▶ **Dataset**
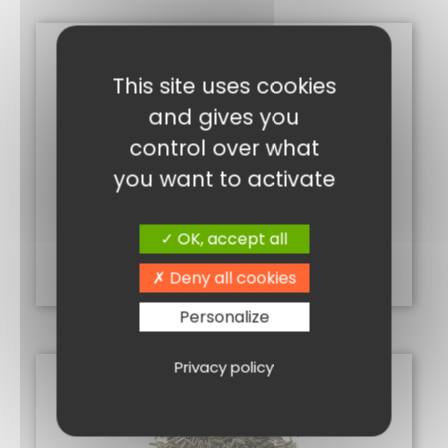
This site uses cookies
and gives you
control over what
you want to activate
CORIANDRE GRAINE 40G
2,00
€
OK, accept all
Ajouter au panier
Deny all cookies
Personalize
Privacy policy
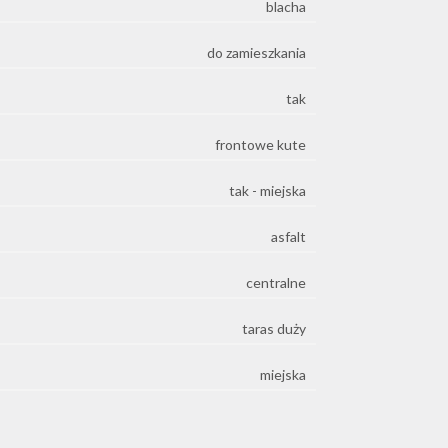
blacha
do zamieszkania
tak
frontowe kute
tak - miejska
asfalt
centralne
taras duży
miejska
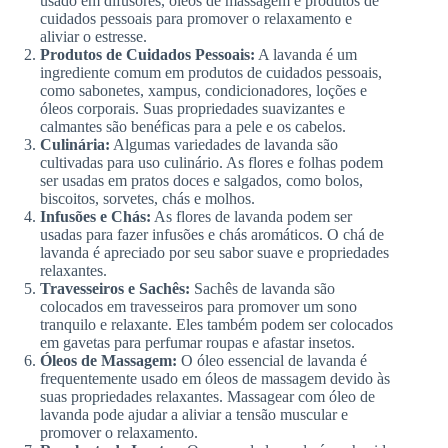
usado em difusores, óleos de massagem e produtos de
cuidados pessoais para promover o relaxamento e
aliviar o estresse.
Produtos de Cuidados Pessoais:
A lavanda é um
ingrediente comum em produtos de cuidados pessoais,
como sabonetes, xampus, condicionadores, loções e
óleos corporais. Suas propriedades suavizantes e
calmantes são benéficas para a pele e os cabelos.
Culinária:
Algumas variedades de lavanda são
cultivadas para uso culinário. As flores e folhas podem
ser usadas em pratos doces e salgados, como bolos,
biscoitos, sorvetes, chás e molhos.
Infusões e Chás:
As flores de lavanda podem ser
usadas para fazer infusões e chás aromáticos. O chá de
lavanda é apreciado por seu sabor suave e propriedades
relaxantes.
Travesseiros e Sachês:
Sachês de lavanda são
colocados em travesseiros para promover um sono
tranquilo e relaxante. Eles também podem ser colocados
em gavetas para perfumar roupas e afastar insetos.
Óleos de Massagem:
O óleo essencial de lavanda é
frequentemente usado em óleos de massagem devido às
suas propriedades relaxantes. Massagear com óleo de
lavanda pode ajudar a aliviar a tensão muscular e
promover o relaxamento.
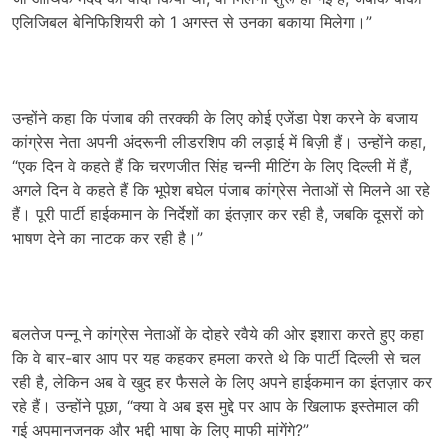
एलिजिबल बेनिफिशियरी को 1 अगस्त से उनका बकाया मिलेगा।”
उन्होंने कहा कि पंजाब की तरक्की के लिए कोई एजेंडा पेश करने के बजाय
कांग्रेस नेता अपनी अंदरूनी लीडरशिप की लड़ाई में बिज़ी हैं। उन्होंने कहा,
“एक दिन वे कहते हैं कि चरणजीत सिंह चन्नी मीटिंग के लिए दिल्ली में हैं,
अगले दिन वे कहते हैं कि भूपेश बघेल पंजाब कांग्रेस नेताओं से मिलने आ रहे
हैं। पूरी पार्टी हाईकमान के निर्देशों का इंतज़ार कर रही है, जबकि दूसरों को
भाषण देने का नाटक कर रही है।”
बलतेज पन्नू ने कांग्रेस नेताओं के दोहरे रवैये की ओर इशारा करते हुए कहा
कि वे बार-बार आप पर यह कहकर हमला करते थे कि पार्टी दिल्ली से चल
रही है, लेकिन अब वे खुद हर फैसले के लिए अपने हाईकमान का इंतज़ार कर
रहे हैं। उन्होंने पूछा, “क्या वे अब इस मुद्दे पर आप के खिलाफ इस्तेमाल की
गई अपमानजनक और भद्दी भाषा के लिए माफी मांगेंगे?”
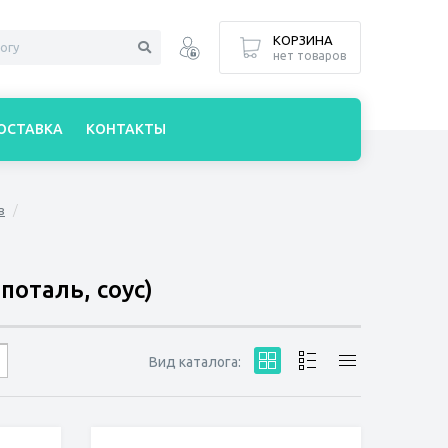
КОРЗИНА
нет товаров
ОСТАВКА
КОНТАКТЫ
в
поталь, соус)
Вид каталога:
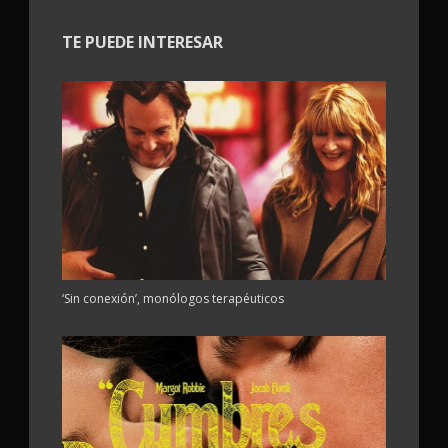
TE PUEDE INTERESAR
‘Sin conexión’, monólogos terapéuticos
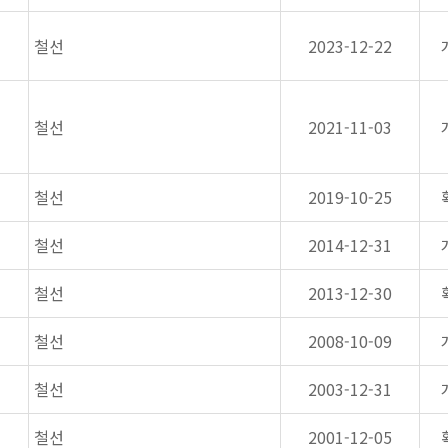
철선
2023-12-22
철선
2021-11-03
철선
2019-10-25
철선
2014-12-31
철선
2013-12-30
철선
2008-10-09
철선
2003-12-31
철선
2001-12-05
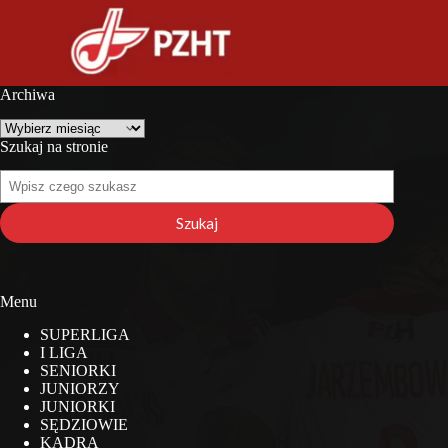
Archiwa
Archiwa
Szukaj na stronie
Szukaj
na
stronie
Szukaj
Menu
SUPERLIGA
I LIGA
SENIORKI
JUNIORZY
JUNIORKI
SĘDZIOWIE
KADRA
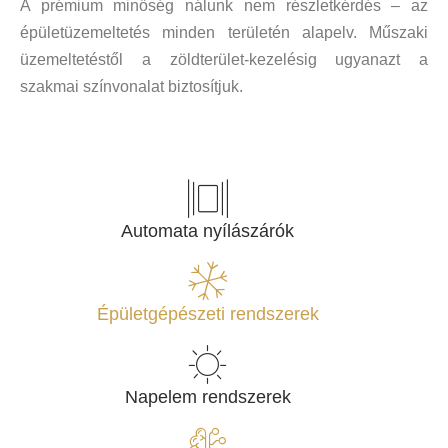
A prémium minőség nálunk nem részletkérdés – az
épületüzemeltetés minden területén alapelv. Műszaki
üzemeltetéstől a zöldterület-kezelésig ugyanazt a
szakmai színvonalat biztosítjuk.
Automata nyílászárók
Épületgépészeti rendszerek
Napelem rendszerek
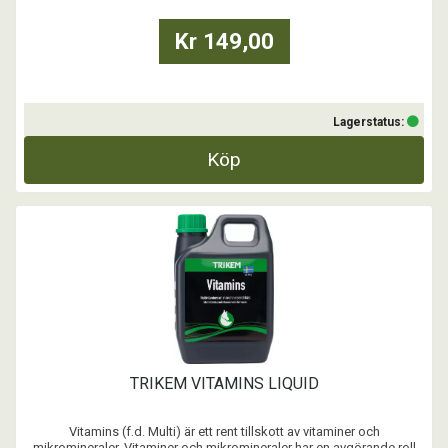
Kr 149,00
Lagerstatus:
Köp
TRIKEM VITAMINS LIQUID
Vitamins (f.d. Multi) är ett rent tillskott av vitaminer och
mikromineraler. Vitaminer och mikromineraler har en avgörande roll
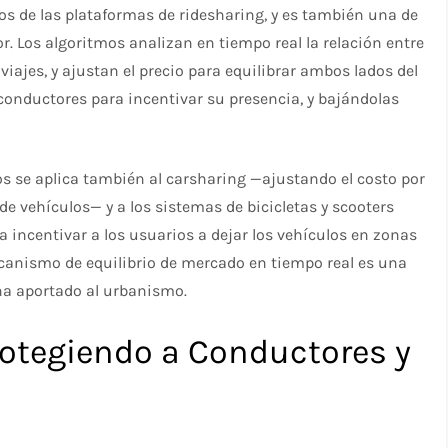
os de las plataformas de ridesharing, y es también una de
or. Los algoritmos analizan en tiempo real la relación entre
iajes, y ajustan el precio para equilibrar ambos lados del
conductores para incentivar su presencia, y bajándolas
cos se aplica también al carsharing —ajustando el costo por
de vehículos— y a los sistemas de bicicletas y scooters
 incentivar a los usuarios a dejar los vehículos en zonas
ecanismo de equilibrio de mercado en tiempo real es una
ha aportado al urbanismo.
Protegiendo a Conductores y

▶ **What you need to do**
Everything in the data except the pictures must be transcribed exactly.

▶ **Expected answer**
This site uses cookies
and gives you
control over what
you want to activate
CORIANDRE GRAINE 40G
2,00
€
OK, accept all
Ajouter au panier
Deny all cookies
Personalize
Privacy policy
blacha
do zamieszkania
tak
frontowe kute
tak - miejska
asfalt
centralne
taras duży
miejska
usado em difusores, óleos de massagem e produtos de
cuidados pessoais para promover o relaxamento e
aliviar o estresse.
Produtos de Cuidados Pessoais:
A lavanda é um
ingrediente comum em produtos de cuidados pessoais,
como sabonetes, xampus, condicionadores, loções e
óleos corporais. Suas propriedades suavizantes e
calmantes são benéficas para a pele e os cabelos.
Culinária:
Algumas variedades de lavanda são
cultivadas para uso culinário. As flores e folhas podem
ser usadas em pratos doces e salgados, como bolos,
biscoitos, sorvetes, chás e molhos.
Infusões e Chás:
As flores de lavanda podem ser
usadas para fazer infusões e chás aromáticos. O chá de
lavanda é apreciado por seu sabor suave e propriedades
relaxantes.
Travesseiros e Sachês:
Sachês de lavanda são
colocados em travesseiros para promover um sono
tranquilo e relaxante. Eles também podem ser colocados
em gavetas para perfumar roupas e afastar insetos.
Óleos de Massagem:
O óleo essencial de lavanda é
frequentemente usado em óleos de massagem devido às
suas propriedades relaxantes. Massagear com óleo de
lavanda pode ajudar a aliviar a tensão muscular e
promover o relaxamento.
एलिजिबल बेनिफिशियरी को 1 अगस्त से उनका बकाया मिलेगा।”
उन्होंने कहा कि पंजाब की तरक्की के लिए कोई एजेंडा पेश करने के बजाय
कांग्रेस नेता अपनी अंदरूनी लीडरशिप की लड़ाई में बिज़ी हैं। उन्होंने कहा,
“एक दिन वे कहते हैं कि चरणजीत सिंह चन्नी मीटिंग के लिए दिल्ली में हैं,
अगले दिन वे कहते हैं कि भूपेश बघेल पंजाब कांग्रेस नेताओं से मिलने आ रहे
हैं। पूरी पार्टी हाईकमान के निर्देशों का इंतज़ार कर रही है, जबकि दूसरों को
भाषण देने का नाटक कर रही है।”
बलतेज पन्नू ने कांग्रेस नेताओं के दोहरे रवैये की ओर इशारा करते हुए कहा
कि वे बार-बार आप पर यह कहकर हमला करते थे कि पार्टी दिल्ली से चल
रही है, लेकिन अब वे खुद हर फैसले के लिए अपने हाईकमान का इंतज़ार कर
रहे हैं। उन्होंने पूछा, “क्या वे अब इस मुद्दे पर आप के खिलाफ इस्तेमाल की
गई अपमानजनक और भद्दी भाषा के लिए माफी मांगेंगे?”
КОРЗИНА
нет товаров
ОСТАВКА
КОНТАКТЫ
в
поталь, соус)
Вид каталога:
TE PUEDE INTERESAR
‘Sin conexión’, monólogos terapéuticos
철선
2023-12-22
철선
2021-11-03
철선
2019-10-25
철선
2014-12-31
철선
2013-12-30
철선
2008-10-09
철선
2003-12-31
철선
2001-12-05
Archiwa
Archiwa
Szukaj na stronie
Szukaj
na
stronie
Szukaj
Menu
SUPERLIGA
I LIGA
SENIORKI
JUNIORZY
JUNIORKI
SĘDZIOWIE
KADRA
A prémium minőség nálunk nem részletkérdés – az
épületüzemeltetés minden területén alapelv. Műszaki
üzemeltetéstől a zöldterület-kezelésig ugyanazt a
szakmai színvonalat biztosítjuk.
Automata nyílászárók
Épületgépészeti rendszerek
Napelem rendszerek
Kr 149,00
Lagerstatus:
Köp
TRIKEM VITAMINS LIQUID
Vitamins (f.d. Multi) är ett rent tillskott av vitaminer och
mikromineraler. Vitaminer och mikromineraler har en avgörande roll
os de las plataformas de ridesharing, y es también una de
or. Los algoritmos analizan en tiempo real la relación entre
iajes, y ajustan el precio para equilibrar ambos lados del
conductores para incentivar su presencia, y bajándolas
cos se aplica también al carsharing —ajustando el costo por
de vehículos— y a los sistemas de bicicletas y scooters
 incentivar a los usuarios a dejar los vehículos en zonas
ecanismo de equilibrio de mercado en tiempo real es una
ha aportado al urbanismo.
Protegiendo a Conductores y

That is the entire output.